Our municipal government needs to stop worrying about how Toronto can become a world-class city—because, by any measurable standard, we already are one.
You know the popular internet rule—a variation of Godwin’s Law—that anyone who invokes Hitler in a debate automatically loses? I have long wanted to institute a local variation for civic debates in Toronto, in which anyone raising the term “world class” is instantly disqualified from offering further opinion. The problem is that we might quickly run out of debaters.
This came to mind last week during the triumphant subway-scheme smackdown at City Hall. Mayor Rob Ford got up and said, “Let’s do what will put us on the map as a world-class city…. We must build subways to be a world-class city.”
Forget for a moment that we already have subways, and leave aside the fact that many of the premier cities in the world are building LRTs in their suburban areas this very minute. Let’s focus instead on why this tired, old status-anxiety argument is so often injected into the debate—because Toronto is a world-class city already, right now, by any reasonable estimation.
Pick your metric: In its survey of the “greatest cities in the world” last year, PriceWaterhouseCoopers ranked Toronto number two, behind New York and ahead of Paris, London, Tokyo, and Berlin. A recent presentation given to the Toronto Board of Trade by U of T president David Naylor ran down a few more of our recent rankings in various global studies: We’re second in the Top 10 smart cities, third in quality of life, we have the fourth highest rate of entrepreneurship in the Organisation for Economic Co-operation and Development (OECD), and are the 10th most attractive global innovation destination.

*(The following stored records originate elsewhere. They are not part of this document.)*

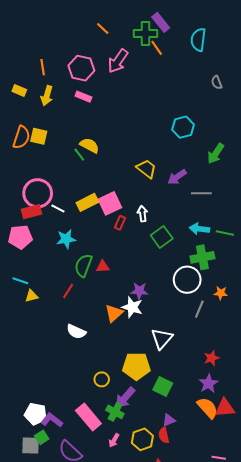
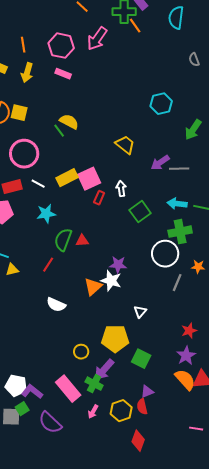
purple arrow: (177, 177) -> (160, 163), moved
pink circle: (38, 193) -> (24, 154), moved
white triangle: (162, 339) -> (140, 312), size x0.6

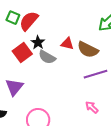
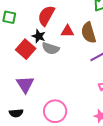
red semicircle: (29, 21) -> (46, 16), moved
brown semicircle: (88, 50) -> (89, 33), turned 60

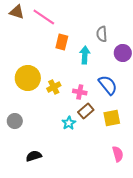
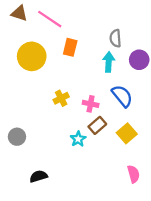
cyan arrow: (85, 55) -> (109, 62), moved
yellow circle: (28, 78) -> (32, 56), moved
yellow square: (112, 118) -> (127, 133), turned -30

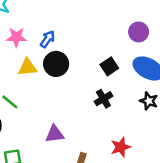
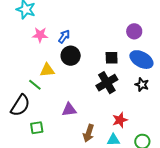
black square: (109, 66) -> (112, 58), turned 32
yellow triangle: (27, 67) -> (47, 70), moved
black cross: (103, 99) -> (107, 83), size x1.5

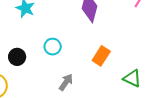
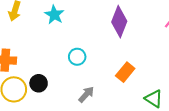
black circle: (17, 57) -> (39, 83), moved

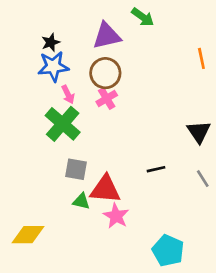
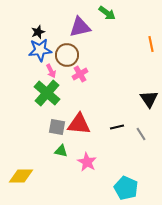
brown circle: (105, 73) -> (67, 55), moved
gray line: (203, 179) -> (141, 134), moved
red triangle: (105, 189) -> (79, 124), moved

Not only that, The Grid recently ran a cover story about how our music scene—led by Drake, Feist, K’naan, The Weeknd, and Fucked Up—dominates global charts. We have an astoundingly low crime rate for a city our size: Last year, the consulting firm Mercer rated Toronto the 17th safest place in the world to live—35 times safer than Chicago and San Francisco. We likely have the most multicultural population in the world, home to almost twice as many immigrants, proportionally, as London and New York, and contend with almost none of the cultural tension and violence we read about in the news from Paris. We have more tall buildings under construction than any other city in the world by a wide margin. The Economist recently ranked Toronto the 12th most “globally competitive” city in the world for business, and placed us atop the scale in “financial maturity.” In another study, it ranked us the fourth most “livable” city in the world. The list of accolades could go on for pages.
The point is not that Toronto is perfect. There are lots of things we need to improve: Our prosperity could be more widely shared; our infrastructure desperately needs to grow to keep up with our expanding population; immigrants could be still better integrated; and as safe and affordable as Toronto is by world standards, it could always be more so. But if you’re concerned about our status in comparison to other cities, you can relax, because we rank among the very best in the world.
That’s why “world class” is an argument killer in Toronto. Only someone convinced they live in a second-rate craphole would try to make decisions based on imagining what they think a top-notch city would do. It demonstrates a lack of self-assurance unbefitting the leadership of one of the world’s great cities.
The interesting thing about where Toronto stands as a global city today is that it is still growing, still evolving, still defining itself. The question we ought to ask ourselves as we do is, “What is the best way for us to address our weaknesses, capitalize on our strengths, and become even better?” To find answers, we need to look at our own city and our needs, and then consider the options. Sure, we should check out the best examples of what’s worked elsewhere, and evaluate how that might fit into our plans. But we don’t need to worry about whether a particular course of action is something a world-class city would do. Because we are such a city, anything we do becomes something a world-class city does, by virtue of our having done it.